Exercise aim:
Write out again the entries from the first line to the line that includes "de bata, de", keeping both of those lines.
··· The data
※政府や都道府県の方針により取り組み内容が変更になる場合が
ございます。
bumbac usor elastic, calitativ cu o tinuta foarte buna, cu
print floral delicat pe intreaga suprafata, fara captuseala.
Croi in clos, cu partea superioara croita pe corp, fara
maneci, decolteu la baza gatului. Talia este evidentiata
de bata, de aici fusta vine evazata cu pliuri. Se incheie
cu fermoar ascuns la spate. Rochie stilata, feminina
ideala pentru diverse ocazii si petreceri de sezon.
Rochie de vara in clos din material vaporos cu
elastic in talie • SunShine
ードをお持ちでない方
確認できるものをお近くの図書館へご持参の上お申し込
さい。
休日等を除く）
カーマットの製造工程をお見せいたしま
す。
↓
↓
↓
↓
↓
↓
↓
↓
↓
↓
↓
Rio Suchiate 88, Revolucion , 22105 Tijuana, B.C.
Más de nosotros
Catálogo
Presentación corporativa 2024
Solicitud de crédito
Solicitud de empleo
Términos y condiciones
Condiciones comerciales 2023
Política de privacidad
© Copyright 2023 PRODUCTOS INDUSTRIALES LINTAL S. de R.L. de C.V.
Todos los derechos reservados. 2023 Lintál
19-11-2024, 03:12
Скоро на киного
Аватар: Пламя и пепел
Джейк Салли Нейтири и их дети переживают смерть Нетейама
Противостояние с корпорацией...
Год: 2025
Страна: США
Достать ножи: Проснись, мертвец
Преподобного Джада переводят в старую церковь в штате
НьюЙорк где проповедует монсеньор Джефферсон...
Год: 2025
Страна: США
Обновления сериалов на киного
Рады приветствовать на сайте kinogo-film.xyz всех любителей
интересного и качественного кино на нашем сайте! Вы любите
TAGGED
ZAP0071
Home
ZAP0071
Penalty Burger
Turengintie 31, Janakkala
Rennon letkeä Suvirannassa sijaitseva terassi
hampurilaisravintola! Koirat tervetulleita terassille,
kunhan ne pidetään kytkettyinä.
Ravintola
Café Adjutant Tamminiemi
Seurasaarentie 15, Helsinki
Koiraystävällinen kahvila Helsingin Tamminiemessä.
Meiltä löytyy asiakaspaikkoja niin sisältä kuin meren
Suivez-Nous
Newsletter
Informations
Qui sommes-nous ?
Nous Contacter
······
Task output:
※政府や都道府県の方針により取り組み内容が変更になる場合が
ございます。
bumbac usor elastic, calitativ cu o tinuta foarte buna, cu
print floral delicat pe intreaga suprafata, fara captuseala.
Croi in clos, cu partea superioara croita pe corp, fara
maneci, decolteu la baza gatului. Talia este evidentiata
de bata, de aici fusta vine evazata cu pliuri. Se incheie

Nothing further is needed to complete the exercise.